Se há uma conclusão a ser colhida das decisões do Fed e do BC brasileiro sobre as taxas de juros, anunciadas na quarta-feira, é a de que a cautela com uma possível volta da inflação, consequência da guerra no Oriente Médio, está bem fundamentada na realidade.
Os preços do petróleo disparam mais de 7% nesta quinta-feira após novos bombardeios do Irã a regiões produtoras nos países vizinhos, isso enquanto Donald Trump ameaça bombardear justamente instalações produtoras de energia ligadas a Teerã. O barril do tipo brent é negociado a US$ 115, após ter superado os US$ 118 na madrugada.

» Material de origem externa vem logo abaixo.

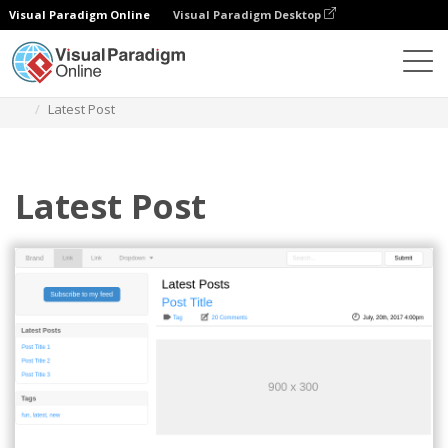
Visual Paradigm Online
Visual Paradigm Desktop
Diagrams
Templates
Bootstrap Wireframe
Latest Post
Latest Post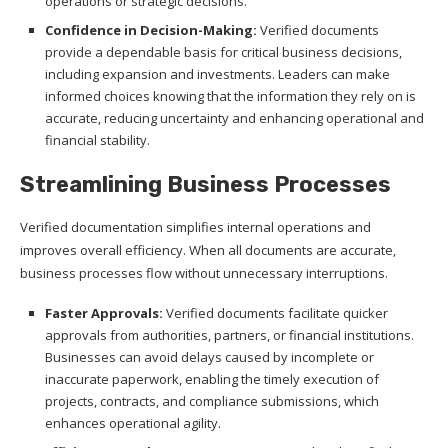
operations or strategic decisions.
Confidence in Decision-Making:
Verified documents
provide a dependable basis for critical business decisions,
including expansion and investments. Leaders can make
informed choices knowing that the information they rely on is
accurate, reducing uncertainty and enhancing operational and
financial stability.
Streamlining Business Processes
Verified documentation simplifies internal operations and
improves overall efficiency. When all documents are accurate,
business processes flow without unnecessary interruptions.
Faster Approvals:
Verified documents facilitate quicker
approvals from authorities, partners, or financial institutions.
Businesses can avoid delays caused by incomplete or
inaccurate paperwork, enabling the timely execution of
projects, contracts, and compliance submissions, which
enhances operational agility.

O resultado da destruição de infraestruturas de produção e exportação de petróleo é óbvio: o fim da guerra não significaria a volta do abastecimento de matérias-primas para o mundo. Nisso, a inflação segue pressionada.
Nesta quinta, a Europa estende a superquarta, com decisões de juros no Reino Unido e na Zona do Euro. Os futuros das bolsas americanas amanhecem em queda na faixa de 0,50%, enquanto os principais índices europeus afundam entre 1% e 2%. O EWZ, fundo que representa as ações brasileiras em Nova York, também recua. A agenda doméstica é fraca. Bons negócios.